King flips open a yellowing copy of the magazine to show off her first professional triumph, featured in an ad for high-end sofas by Henredon. The upholstery patterns are botanicals, with willowy, spidery lines and muted tones.

She also discovered a knack for business, earned a degree in management, and then began to work in administrative and support roles at N.C. State, including a stint as the first development director for the school’s visual arts program. “Almost every job I’ve ever had I was the first person to ever have it,” King said. She enjoyed decades as a successful communications consultant, but all the while, thoughts of her art intruded.

“It was always tugging at me, that I wanted to get back to the business of doing art,” she said.

020113_as_or_-150Creative rebirth 

Then a textile show at the Gregg Museum struck her in the heart. The piece was made of large, net woven panels that you could see through and walk into. It used the medium of textiles in a way King had not considered. Shortly afterward, as a chaperone for a group of students on a summer program in England, she had the chance to walk through the halls of London art museums, and returned ready to set a new course.

“I went and bought a canvas and 10 acrylics and started painting again, and I’ve never stopped,” she said. She left her job at the Lucy Daniels Center with the intention of concentrating on her art. “Look, life is short, you’ve got to figure out how to do what you want to do,” she said. But her creative time has been curtailed.

“This little thing called cancer came along and altered my plan,” she says, laughing again. Doctors diagnosed her with breast cancer last May. She has been in treatment – chemotherapy, surgery and now radiation – since. As it turns out, King can find an upside to everything, even cancer.

“It forced me to slow down, and I’ve had more time to think about what I want to do and reconnect with people,” she said. “In a way, it’s actually been a gift.”

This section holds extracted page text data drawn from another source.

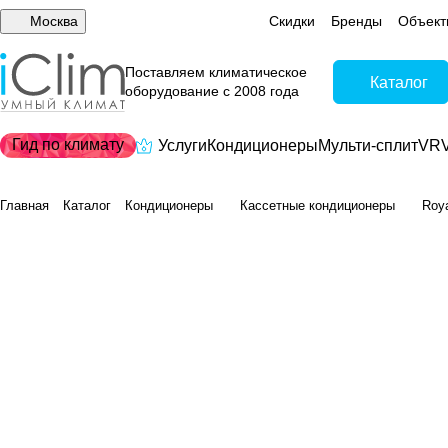
Москва
Скидки
Бренды
Объект
Поставляем климатическое
Каталог
оборудование с 2008 года
Гид по климату
Услуги
Кондиционеры
Мульти-сплит
VRV
Главная
Каталог
Кондиционеры
Кассетные кондиционеры
Roy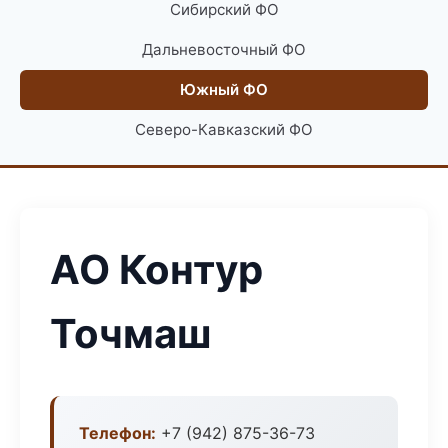
Сибирский ФО
Дальневосточный ФО
Южный ФО
Северо-Кавказский ФО
АО Контур
Точмаш
Телефон:
+7 (942) 875-36-73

She is supported by her family – her grow son and her husband, Gary King – and friends in the art community, some of whom accompany her to treatments and stay throughout the day.

A few months ago, doctors told her they originally misdiagnosed her type of cancer. It’s less aggressive than they first thought, but the difference means she will have to endure another year of chemotherapy. But it will be directed chemotherapy, so it will be better than the first round, she says brightly.

That brightness could be her optimistic artist’s heart, or her years of communications experience talking. Whichever it is, she says it with a smile.